The government has a year to come up with a working plan based on the IVD’s recommendations.

But with parliamentary elections due to be held in November, chances of implementation between then and now remain slim. Yet implementation is key. “Shining this bright light on Tunisia’s past is an essential part of transitional justice," said Amy Hawthorne, deputy director for the Project on Middle East Democracy, a think tank in Washington DC. "But the next phase, accountability, is perhaps even more crucial — cases need to be tried in court, perpetrators punished and victims compensated."

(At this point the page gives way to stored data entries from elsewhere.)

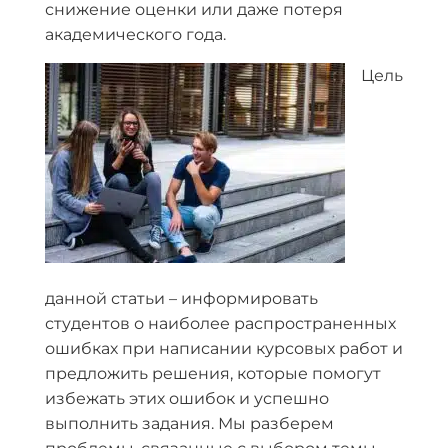
снижение оценки или даже потеря
академического года.
Цель
данной статьи – информировать
студентов о наиболее распространенных
ошибках при написании курсовых работ и
предложить решения, которые помогут
избежать этих ошибок и успешно
выполнить задания. Мы разберем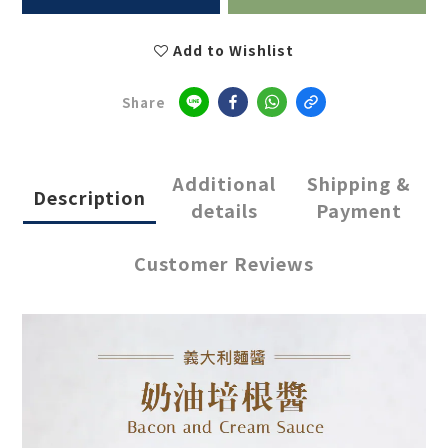
Add to Wishlist
Share
Additional
Shipping &
Description
details
Payment
Customer Reviews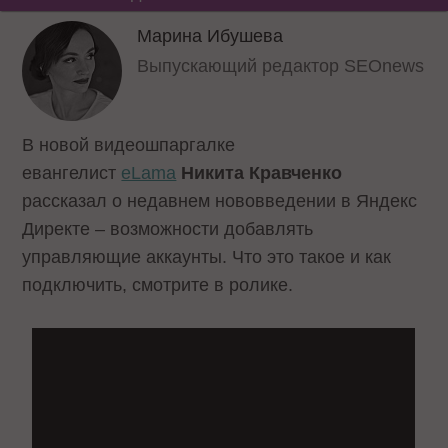
Марина Ибушева
Выпускающий редактор SEOnews
В новой видеошпаргалке
евангелист
eLama
Никита Кравченко
рассказал о недавнем нововведении в Яндекс
Директе – возможности добавлять
управляющие аккаунты. Что это такое и как
подключить, смотрите в ролике.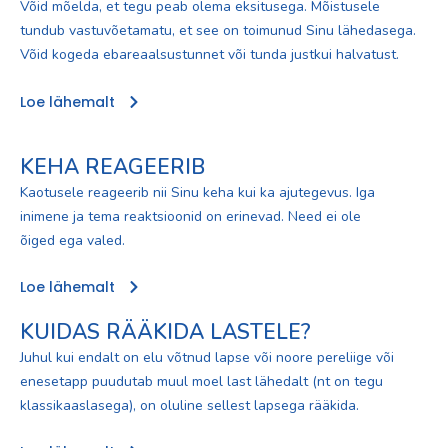
Võid mõelda, et tegu peab olema eksitusega. Mõistusele
tundub vastuvõetamatu, et see on toimunud Sinu lähedasega.
Võid kogeda ebareaalsustunnet või tunda justkui halvatust.
Loe lähemalt
KEHA REAGEERIB
Kaotusele reageerib nii Sinu keha kui ka ajutegevus. Iga
inimene ja tema reaktsioonid on erinevad. Need ei ole
õiged ega valed.
Loe lähemalt
KUIDAS RÄÄKIDA LASTELE?
Juhul kui endalt on elu võtnud lapse või noore pereliige või
enesetapp puudutab muul moel last lähedalt (nt on tegu
klassikaaslasega), on oluline sellest lapsega rääkida.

There have been no convictions so far. “It's too early for that,” Bensedrine said. “But victims are saying, ‘I am experiencing something very important to me. … The guy who tortured me is now before me in court and accountable for what he did to me,’ and this is very important to victims. It's cathartic. It brings a measure of inner peace.”

But the “other camp” — holdovers from the “ancient regime” who oversaw the crimes, and their allies in the business elite — is digging in. Essebsi, who served in prominent positions under the country’s founding strongman Habib Bourguiba, then Ben Ali, is at the vanguard of efforts to castrate the IVD. He has shunned its hearings and tried unsuccessfully to cut short its mandate. Essebsi scored a big win, however, when his long-touted “reconciliation bill” granting amnesty to crooked officials who returned their loot was adopted by the parliament in September 2017. The policemen’s union has, meanwhile, darkly hinted that its members could not guarantee the safety of those attending the hearings because they would not serve in a courtroom where their colleagues were being unjustly tried. “The president encouraged impunity,” said Bensedrine. His election as president in November 2014 and the victory of his former party, the ruling, pro-establishment Nidaa Tounes in parliamentary polls held a month prior, had ushered in the return of the “deep state.”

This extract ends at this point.